INFO "trap test number "
function trap_test() {
DEBUG "I AM THE TRAP TEST. FEAR ME."
}
TOOLBOX_SETUP --call-on-signal 'trap_test' --lock-file thedoor
if [[ = "loop" ]]; then
while true;do
:
done
elif [[ = "exit" ]]; then
exit
else
FATAL "UNKNOWN PARAM "
exit
fi
来自文档:
SIGNALS
When bash is interactive, in the absence of any traps, it ignores SIGTERM (so that kill 0 does not kill an interactive
shell), and SIGINT is caught and handled (so that the wait builtin is interruptible). In all cases, bash ignores SIGQUIT.
If job control is in effect, bash ignores SIGTTIN, SIGTTOU, and SIGTSTP.
Non-builtin commands run by bash have signal handlers set to the values inherited by the shell from its parent.
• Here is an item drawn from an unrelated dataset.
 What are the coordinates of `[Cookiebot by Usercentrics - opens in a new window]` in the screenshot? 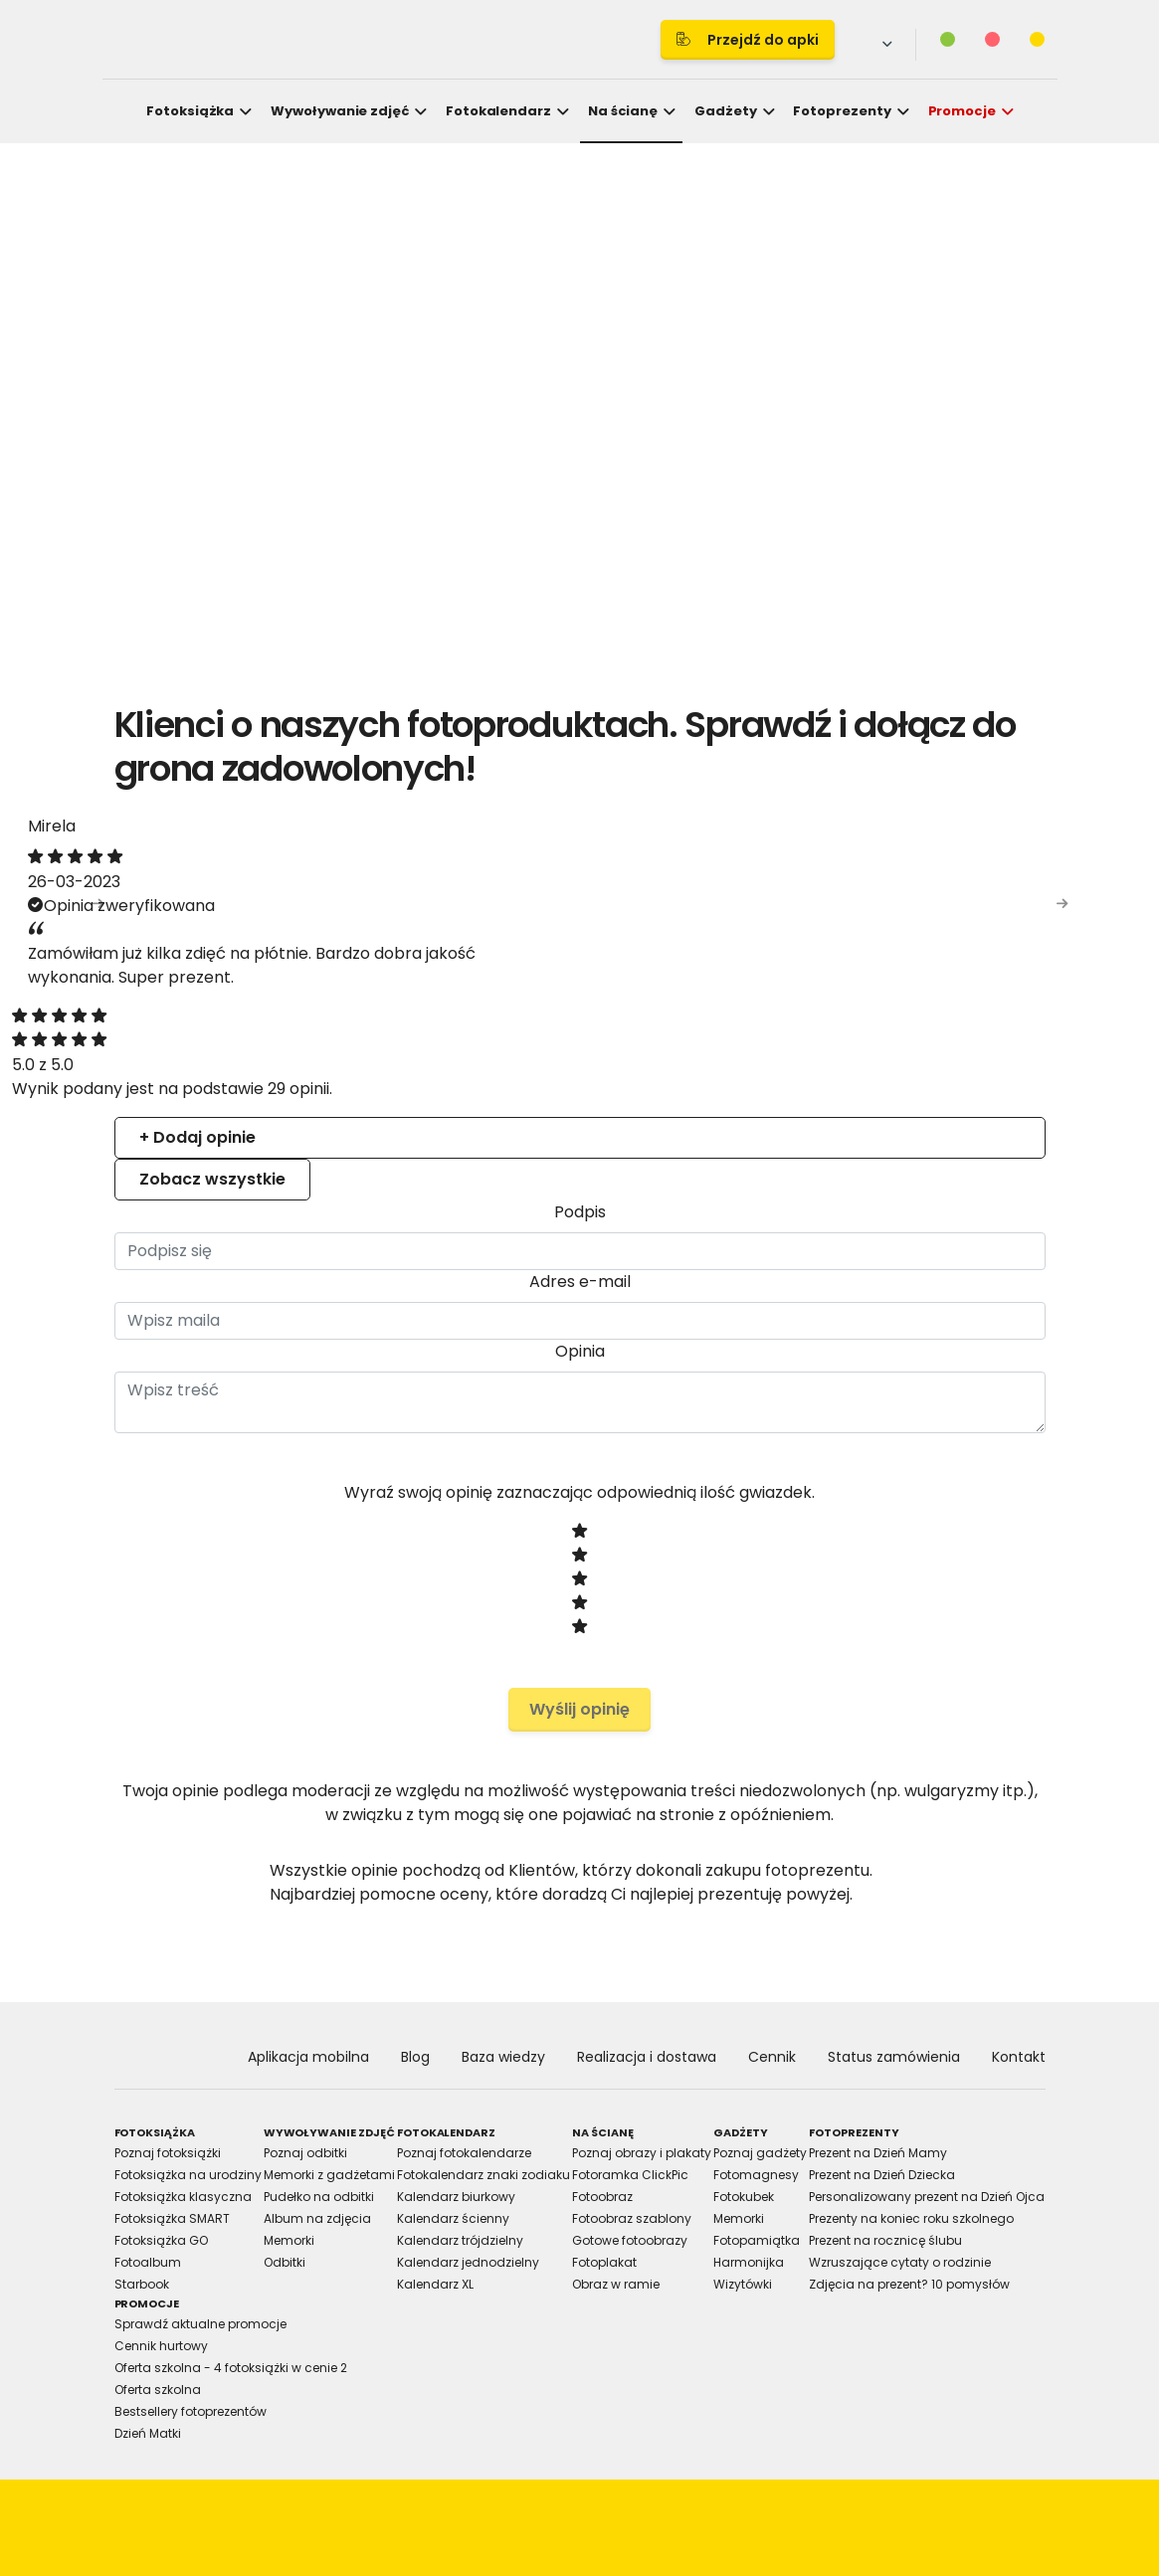 It's located at (926, 1057).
When job
control is not in effect, asynchronous commands ignore SIGINT and SIGQUIT in addition to these inherited handlers. Commands
run as a result of command substitution ignore the keyboard-generated job control signals SIGTTIN, SIGTTOU, and SIGTSTP.